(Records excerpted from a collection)
--- START ---
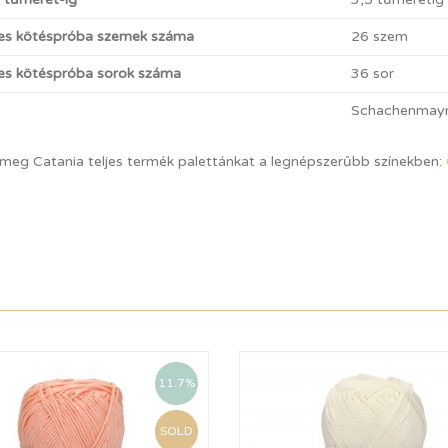
es kötéspróba szemek száma
26 szem
s kötéspróba sorok száma
36 sor
Schachenmay
 meg Catania teljes termék palettánkat a legnépszerűbb színekben:
11.7%
SOLD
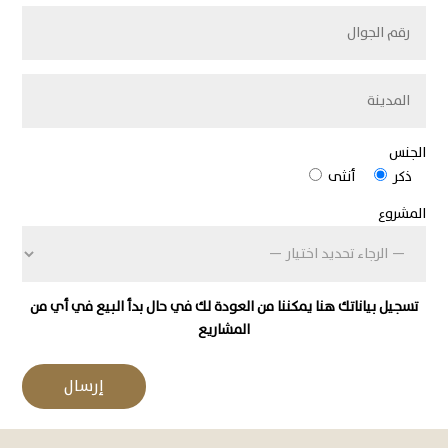
الجنس
ذكر
أنثى
المشروع
تسجيل بياناتك هنا يمكننا من العودة لك في حال بدأ البيع في أي من
المشاريع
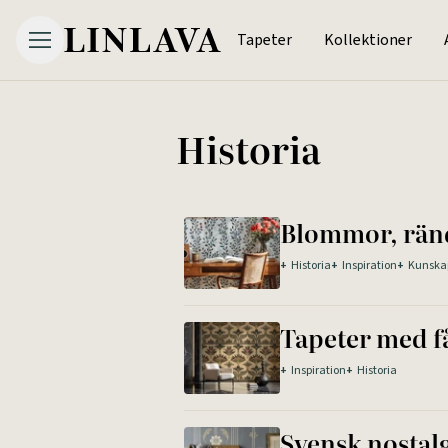
Tapeter
Kollektioner
Historia
Blommor, ränd
+
Historia
+
Inspiration
+
Kunska
Tapeter med få
+
Inspiration
+
Historia
Svensk nostalg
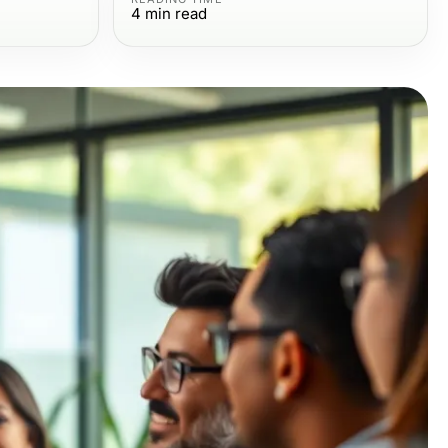
4
min read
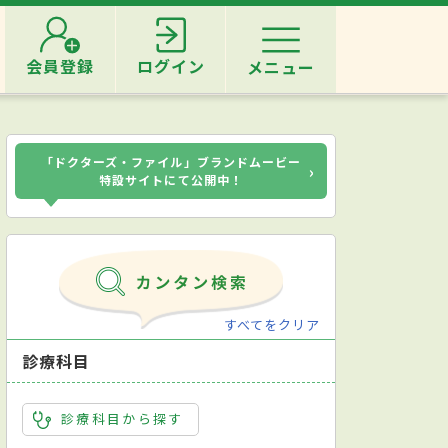
会員登録
ログイン
メニュー
「ドクターズ・ファイル」ブランドムービー
›
特設サイトにて公開中！
すべてをクリア
診療科目
診療科目から探す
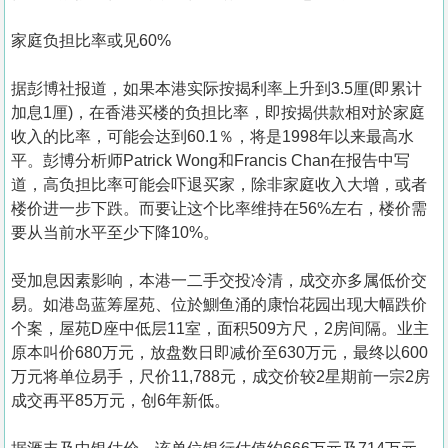
家庭负担比率或见60%
据彭博社报道，如果本港实际按揭利率上升到3.5厘(即累计
加息1厘)，在香港买楼的负担比率，即按揭供款相对於家庭
收入的比率，可能会达到60.1％，将是1998年以来最高水
平。彭博分析师Patrick Wong和Francis Chan在报告中写
道，高负担比率可能会吓退买家，除非家庭收入大增，或者
楼价进一步下跌。而要让这个比率维持在56%左右，楼价需
要从当前水平至少下降10%。
受加息因素影响，本港一二手交投冷清，成交亦多属低价交
易。如港岛蓝筹屋苑、位於鰂鱼涌的康怡花园出现大幅跌价
个案，屋苑D座中低层11室，面积509方尺，2房间隔。业主
原本叫价680万元，放盘数日即减价至630万元，最终以600
万元将单位易手，尺价11,788元，成交价较2星期前一宗2房
成交再平85万元，创6年新低。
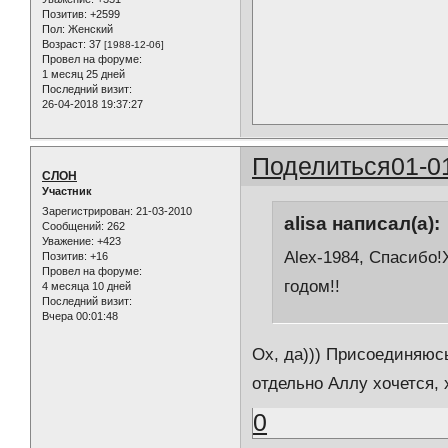
Позитив:
+2599
Пол:
Женский
Возраст:
37
[1988-12-06]
Провел на форуме:
1 месяц 25 дней
Последний визит:
26-04-2018 19:37:27
Поделиться
01-0
СЛОН
Участник
Зарегистрирован
: 21-03-2010
alisa написал(а):
Сообщений:
262
Уважение:
+423
Alex-1984, Спасибо
Позитив:
+16
Провел на форуме:
годом!!
4 месяца 10 дней
Последний визит:
Вчера 00:01:48
Ох, да))) Присоединяюсь
отдельно Аллу хочется, 
0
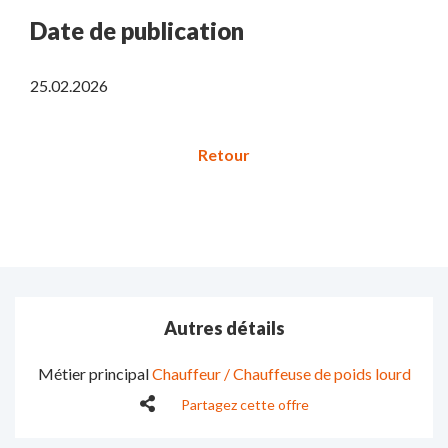
Date de publication
25.02.2026
Autres détails
Métier principal
Chauffeur / Chauffeuse de poids lourd
Partagez cette offre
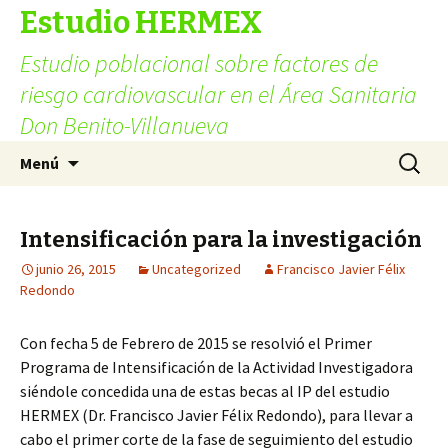
Estudio HERMEX
Estudio poblacional sobre factores de
riesgo cardiovascular en el Área Sanitaria
Don Benito-Villanueva
Ir
Buscar:
Menú
al
contenido
Intensificación para la investigación
junio 26, 2015
Uncategorized
Francisco Javier Félix
Redondo
Con fecha 5 de Febrero de 2015 se resolvió el Primer
Programa de Intensificación de la Actividad Investigadora
siéndole concedida una de estas becas al IP del estudio
HERMEX (Dr. Francisco Javier Félix Redondo), para llevar a
cabo el primer corte de la fase de seguimiento del estudio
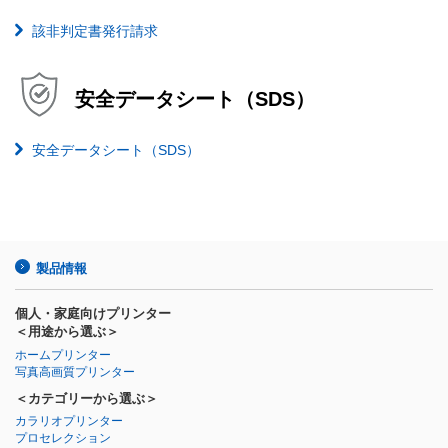
該非判定書発行請求
安全データシート（SDS）
安全データシート（SDS）
製品情報
個人・家庭向けプリンター
＜用途から選ぶ＞
ホームプリンター
写真高画質プリンター
＜カテゴリーから選ぶ＞
カラリオプリンター
プロセレクション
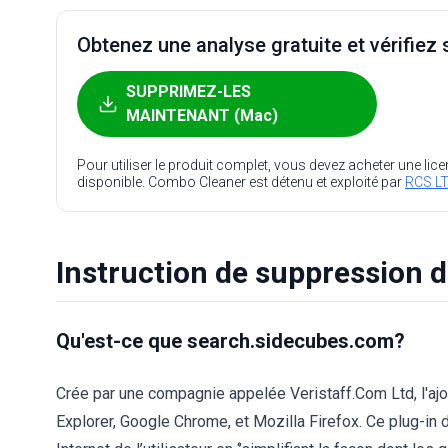
Obtenez une analyse gratuite et vérifiez s
SUPPRIMEZ-LES
MAINTENANT (Mac)
Pour utiliser le produit complet, vous devez acheter une lic
disponible. Combo Cleaner est détenu et exploité par
RCS LT
Instruction de suppression 
Qu'est-ce que search.sidecubes.com?
Crée par une compagnie appelée Veristaff.Com Ltd, l'aj
Explorer, Google Chrome, et Mozilla Firefox. Ce plug-in 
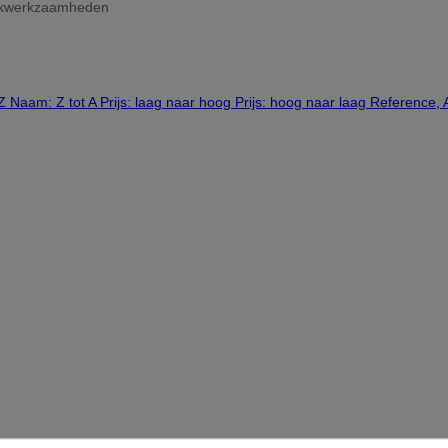
tijkwerkzaamheden
 Z
Naam: Z tot A
Prijs: laag naar hoog
Prijs: hoog naar laag
Reference, 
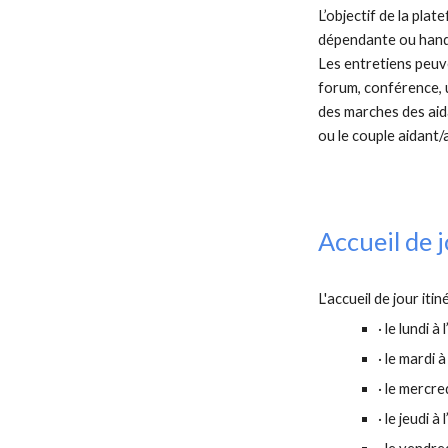
L’objectif de la pl
dépendante ou handi
Les entretiens peuv
forum, conférence, u
des marches des aida
ou le couple aidant/
Accueil de 
L'accueil de jour it
· le lundi 
· le mardi
· le mercr
· le jeudi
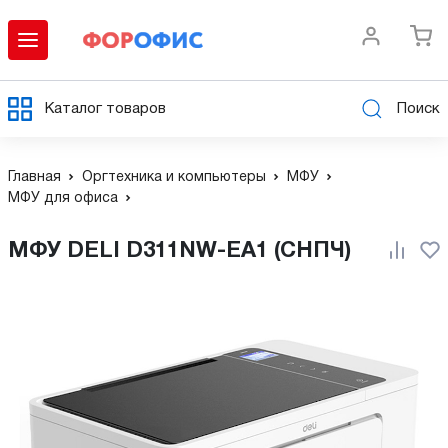
Каталог товаров
Поиск
Главная
Оргтехника и компьютеры
МФУ
МФУ для офиса
МФУ DELI D311NW-EA1 (СНПЧ)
--- END ---
Exact repeat, pictures omitted: give every line from the top of the records down to and including the line with "Вчера 00:01:48".

Worked solution
es kötéspróba szemek száma
26 szem
s kötéspróba sorok száma
36 sor
Schachenmay
 meg Catania teljes termék palettánkat a legnépszerűbb színekben:
11.7%
SOLD
الجنس
ذكر
أنثى
المشروع
تسجيل بياناتك هنا يمكننا من العودة لك في حال بدأ البيع في أي من
المشاريع
Tapeter
Kollektioner
Historia
Blommor, ränd
+
Historia
+
Inspiration
+
Kunska
Tapeter med få
+
Inspiration
+
Historia
Svensk nostalg
4
min read
会員登録
ログイン
メニュー
「ドクターズ・ファイル」ブランドムービー
›
特設サイトにて公開中！
すべてをクリア
診療科目
診療科目から探す
家庭负担比率或见60%
据彭博社报道，如果本港实际按揭利率上升到3.5厘(即累计
加息1厘)，在香港买楼的负担比率，即按揭供款相对於家庭
收入的比率，可能会达到60.1％，将是1998年以来最高水
平。彭博分析师Patrick Wong和Francis Chan在报告中写
道，高负担比率可能会吓退买家，除非家庭收入大增，或者
楼价进一步下跌。而要让这个比率维持在56%左右，楼价需
要从当前水平至少下降10%。
受加息因素影响，本港一二手交投冷清，成交亦多属低价交
易。如港岛蓝筹屋苑、位於鰂鱼涌的康怡花园出现大幅跌价
个案，屋苑D座中低层11室，面积509方尺，2房间隔。业主
原本叫价680万元，放盘数日即减价至630万元，最终以600
万元将单位易手，尺价11,788元，成交价较2星期前一宗2房
成交再平85万元，创6年新低。
Позитив:
+2599
Пол:
Женский
Возраст:
37
[1988-12-06]
Провел на форуме:
1 месяц 25 дней
Последний визит:
26-04-2018 19:37:27
Поделиться
01-0
СЛОН
Участник
Зарегистрирован
: 21-03-2010
alisa написал(а):
Сообщений:
262
Уважение:
+423
Alex-1984, Спасибо
Позитив:
+16
Провел на форуме:
годом!!
4 месяца 10 дней
Последний визит:
Вчера 00:01:48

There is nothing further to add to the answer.